$SA=AT$, where $S$ and $T$ have no eigenvalues in common. Prove by induction that $(T-\lambda I)^kv=0$ implies that $Av=0$.
Here is what I have so far:
$k=1$: $$ (T-\lambda I)v=0 $$$$ Tv=\lambda v $$$$ SAv=ATv=\lambda Av $$$$ SAv=\lambda Av $$ $Av$ must equal $0$ because $S$ and $T$ share no eigenvectors.
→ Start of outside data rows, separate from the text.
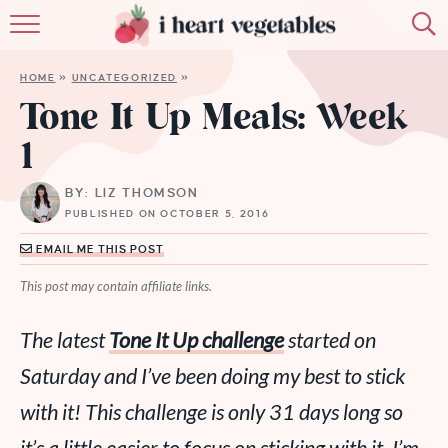
HOME
HOME
»
UNCATEGORIZED
»
ABOUT
Tone It Up Meals: Week
1
RECIPES
BY: LIZ THOMSON
MEMBERSHIP
PUBLISHED ON OCTOBER 5, 2016
MORE
EMAIL ME THIS POST
This post may contain affiliate links.
The latest
Tone It Up challenge
started on
Saturday and I’ve been doing my best to stick
with it! This challenge is only 31 days long so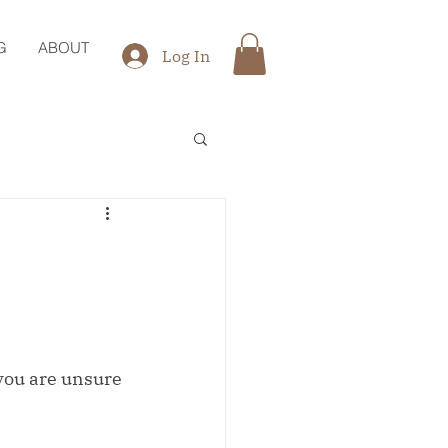
G
ABOUT
Log In
 you are unsure 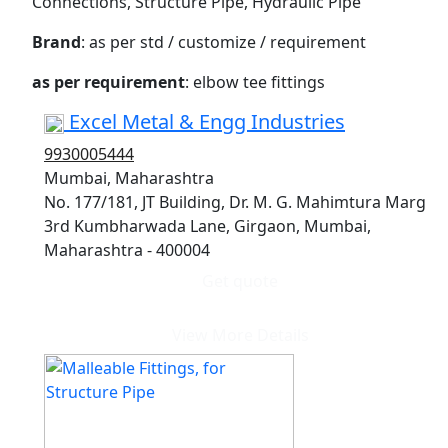
Connections, Structure Pipe, Hydraulic Pipe
Brand
: as per std / customize / requirement
as per requirement
: elbow tee fittings
Excel Metal & Engg Industries
9930005444
Mumbai, Maharashtra
No. 177/181, JT Building, Dr. M. G. Mahimtura Marg
3rd Kumbharwada Lane, Girgaon, Mumbai,
Maharashtra - 400004
Get quote
View More Details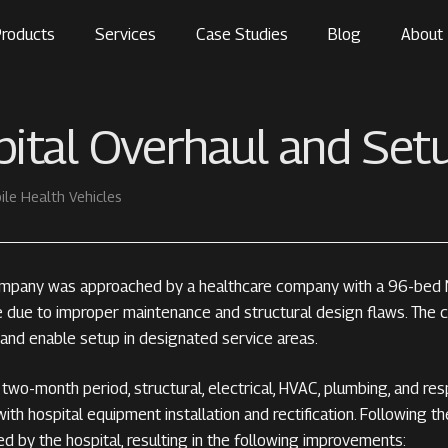
roducts
Services
Case Studies
Blog
About
ital Overhaul and Set
ile Health Vehicles
mpany was approached by a healthcare company with a 96-bed Mo
e due to improper maintenance and structural design flaws. The c
 and enable setup in designated service areas.
two-month period, structural, electrical, HVAC, plumbing, and res
ith hospital equipment installation and rectification. Following t
ed by the hospital, resulting in the following improvements: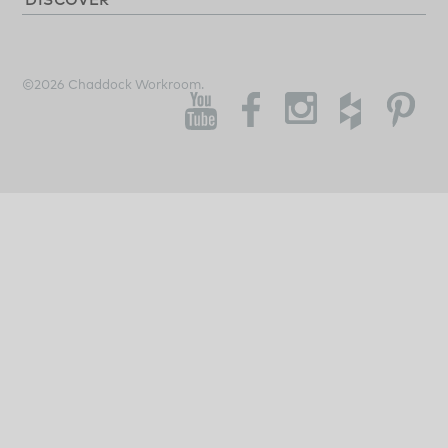
©2026 Chaddock Workroom.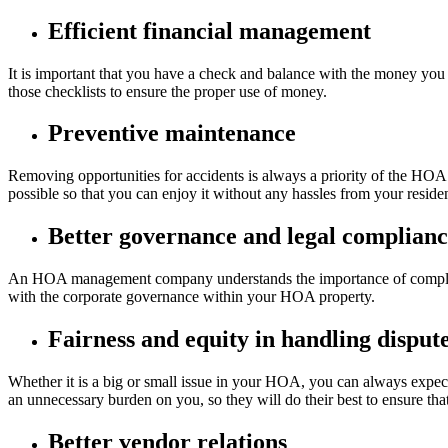
Efficient financial management
It is important that you have a check and balance with the money 
those checklists to ensure the proper use of money.
Preventive maintenance
Removing opportunities for accidents is always a priority of the HOA
possible so that you can enjoy it without any hassles from your residen
Better governance and legal complian
An HOA management company understands the importance of complying
with the corporate governance within your HOA property.
Fairness and equity in handling disput
Whether it is a big or small issue in your HOA, you can always expe
an unnecessary burden on you, so they will do their best to ensure that
Better vendor relations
$k=n$: $$ (T-\lambda I)^nv=0 \textrm{ implies } Av=0 $$
$k=n+1$: now what?
Split the $k=n+1$ case into: $$ 0 = (T-\lambda I)^{n+1} v = (T - \lambda I)^n (T - \lambda I) v := (T - \lambda I)^n w $$ where $w = (T- \lambda I)v$. Now use the inductive step to conclude that $Aw = 0$.
This implies that $$ A(T - \lambda I)v = 0 \\ ATv = \lambda A v \\ S(Av) = \lambda (Av) $$ Hence $\lambda$ is an eigenvalue of $S$. But we know that $\lambda$ is an eigenvalue of $T$, and so $Av = 0$.